■ Material supplied

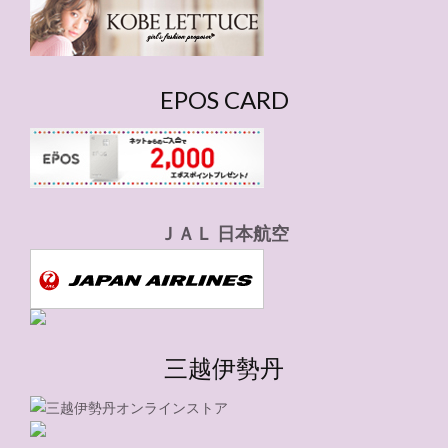
ー
EPOS CARD
ＪＡＬ 日本航空
三越伊勢丹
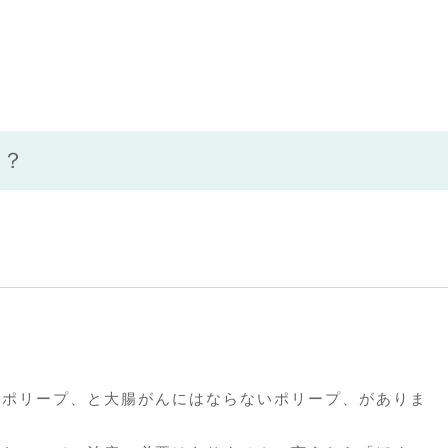
い？
るポリープ、と大腸がんにはならないポリープ、がありま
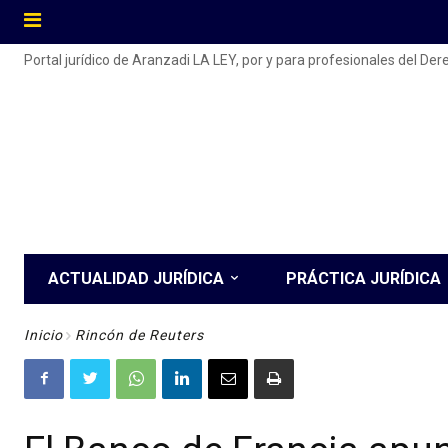
Portal jurídico de Aranzadi LA LEY, por y para profesionales del De
ACTUALIDAD JURÍDICA
PRÁCTICA JURÍDICA
Inicio
Rincón de Reuters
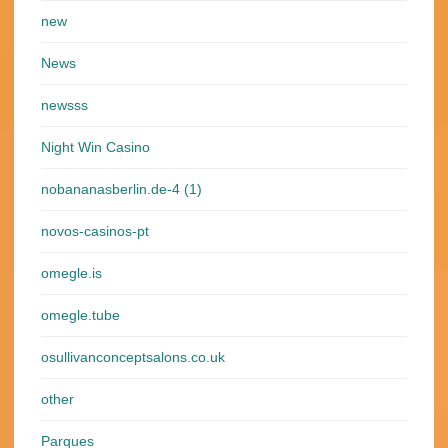
new
News
newsss
Night Win Casino
nobananasberlin.de-4 (1)
novos-casinos-pt
omegle.is
omegle.tube
osullivanconceptsalons.co.uk
other
Parques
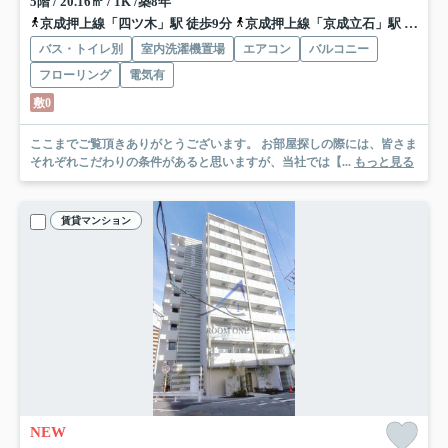
5階 / 20.16㎡ / 1K /築8年
京成押上線「四ツ木」駅 徒歩9分
京成押上線「京成立石」駅 徒歩10分
バス・トイレ別
室内洗濯機置場
エアコン
バルコニー
フローリング
電気有
敷0
ここまでご覧頂きありがとうございます。 お部屋探しの際には、皆さま
それぞれこだわりの条件があると思いますが、当社では【...
もっと見る
賃貸マンション
NEW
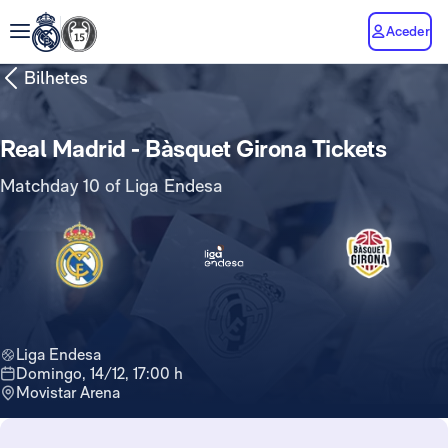
Aceder
Bilhetes
Real Madrid - Bàsquet Girona Tickets
Matchday 10 of Liga Endesa
Liga Endesa
domingo, 14/12, 17:00 h
Movistar Arena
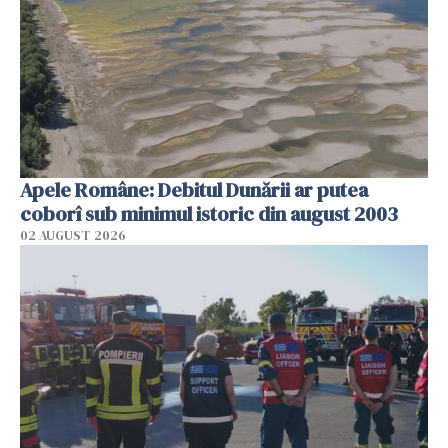
Apele Române: Debitul Dunării ar putea
coborî sub minimul istoric din august 2003
02 AUGUST 2026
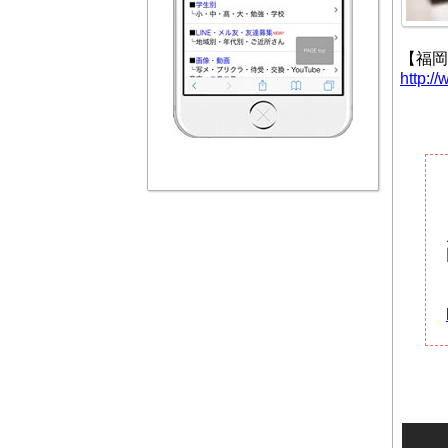
【福岡
http://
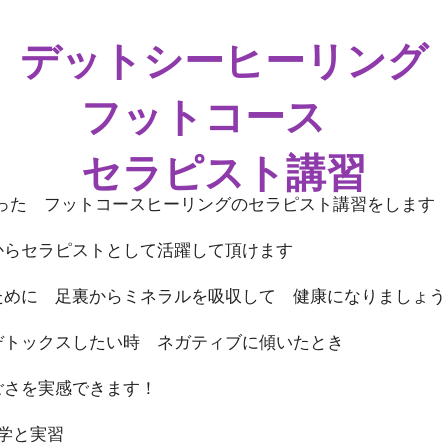
​デットシーヒーリング
フットコース
セラピスト講習
を使った フットコースヒーリングのセラピスト講習をします
からセラピストとして活躍して頂けます
ために 足裏からミネラルを吸収して 健康になりましょう
デトックスしたい時 ネガティブに傾いたとき
ごさを実感できます！
学と実習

■ What you need to do
Repeat the entries above exactly as written, but not their pictures.

■ Exercise answer
ー
EPOS CARD
ＪＡＬ 日本航空
三越伊勢丹
い？
るポリープ、と大腸がんにはならないポリープ、がありま
Portal jurídico de Aranzadi LA LEY, por y para profesionales del De
ACTUALIDAD JURÍDICA
PRÁCTICA JURÍDICA
Inicio
Rincón de Reuters
new
News
newsss
Night Win Casino
nobananasberlin.de-4 (1)
novos-casinos-pt
omegle.is
omegle.tube
osullivanconceptsalons.co.uk
other
Parques
5階 / 20.16㎡ / 1K /築8年
京成押上線「四ツ木」駅 徒歩9分
京成押上線「京成立石」駅 徒歩10分
バス・トイレ別
室内洗濯機置場
エアコン
バルコニー
フローリング
電気有
敷0
ここまでご覧頂きありがとうございます。 お部屋探しの際には、皆さま
それぞれこだわりの条件があると思いますが、当社では【...
もっと見る
賃貸マンション
NEW
Aceder
Bilhetes
Real Madrid - Bàsquet Girona Tickets
Matchday 10 of Liga Endesa
Liga Endesa
domingo, 14/12, 17:00 h
Movistar Arena
Apele Române: Debitul Dunării ar putea
coborî sub minimul istoric din august 2003
02 AUGUST 2026
【福岡
http://
​デットシーヒーリング
フットコース
セラピスト講習
を使った フットコースヒーリングのセラピスト講習をします
からセラピストとして活躍して頂けます
ために 足裏からミネラルを吸収して 健康になりましょう
デトックスしたい時 ネガティブに傾いたとき
ごさを実感できます！
学と実習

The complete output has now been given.